Pienso en Durán, la ciudad agonizante donde parecería que la noche y sus demonios han encontrado un enclave eterno donde jamás se hallará luz o paz alguna. Rememoro a la Amazonía, asediada por la brea del olvido y la destrucción; a los páramos yermos, que como los cuvivíes de Ozogoche, mueren en el misterio; ¿cuántas lágrimas, cuánta sangre, cuánta sonrisa infame cargan nuestros mares, tinieblas violentas y azulosas donde zarpan buques cargados de cocaína?
Nadie se esperaba tantear la penumbra, temblorosos, sin destino.

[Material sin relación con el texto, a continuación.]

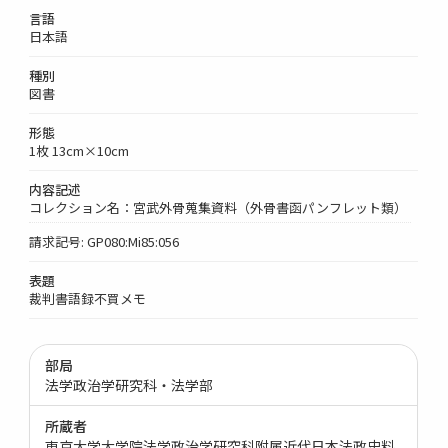
言語
日本語
種別
図書
形態
1枚 13cm×10cm
内容記述
コレクション名：宮武外骨蒐集資料（外骨書函パンフレット類）
請求記号: GP080:Mi85:056
表題
裁判書語録不買メモ
部局
法学政治学研究科・法学部
所蔵者
東京大学大学院法学政治学研究科附属近代日本法政史料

En Palo Quemado se silencia la dignidad con armas que marchan al son de proyectos falaces y laberínticos, de burocracia vampírica que no hace más que corroernos el espíritu y alimentar un odio fratricida, caníbal. Cientos de almas hacinadas en las cárceles, anuladas y estigmatizadas, resultado de la fallida Guerra contra las Drogas, descartadas y negociadas por el empresariado mafioso. La cárcel, no lo olvidemos, se sostiene porque el Estado encarcela a las personas empobrecidas, se mantiene debido a la ausencia de institucionalidad y se potencia su deshumanización gracias al neoliberalismo.

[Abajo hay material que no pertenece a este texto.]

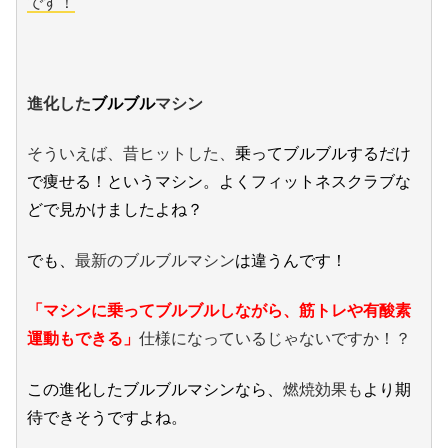
です！
進化した
ブルブル
マシン
そういえば、昔ヒットした、
乗ってブルブルするだけ
で痩せる！というマシン。よくフィットネスクラブな
どで見かけましたよね？
でも、
最新のブルブルマシン
は違うんです！
「マシンに乗ってブルブルしながら、筋トレや有酸素
運動もできる」
仕様になっているじゃないですか！？
この進化したブルブルマシンなら、
燃焼効果も
より期
待できそうですよね。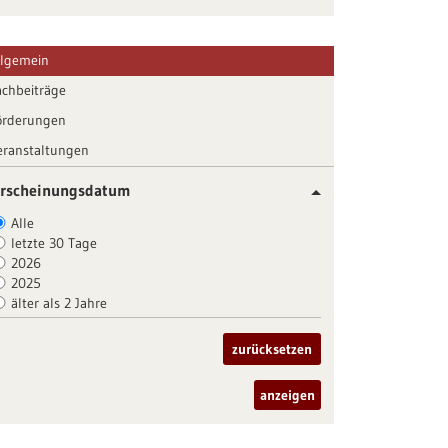
llgemein
achbeiträge
örderungen
eranstaltungen
rscheinungsdatum
Alle
letzte 30 Tage
2026
2025
älter als 2 Jahre
zurücksetzen
anzeigen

La silueta cadavérica del mundo se aferra a nuestra culpa, herida.
El ruido de los generadores lacera tanto como el hambre al que cientos de miles quienes habitamos en Ecuador nos encontramos sometidos por la glotonería vil de unos pocos imbéciles malvados. Dormimos en una tumba de aire viciado y ansiedad tortuosa. Ninguno de nosotros está seguro de librarse de esta prisión, de esta tenebrosidad impuesta, de este Ecuador oscuro encarcelado en las regiones más ocultas de la política y sus sistemas oficiales. Es nuestro el vaivén de un deseo que nos salva y nos condena: la esperanza vaciada en la representación de una democracia –máxima expresión del masoquismo– que nos destruye y nos resucita.
En la noche y en la niebla.
Este país/cuento no es más que nuestro reflejo, nuestras muertes, la inaprensible fe que padece entre lo real y lo imaginario, territorio de necios, farsas y veranos insomnes. Escudriñado en nuestra locura, nos entregamos a secretos vergonzosos de ladrones que se asumen predestinados a (cor)romper las conciencias con el regalo envenenado de su hipocresía nacionalista y zalamería gubernamental. Como los delincuentes que son, siempre regresan a los lugares de sus crímenes: ministerios, secretarías, embajadas, consulados, medios de comunicación, juzgados, fiscalías, presidencias.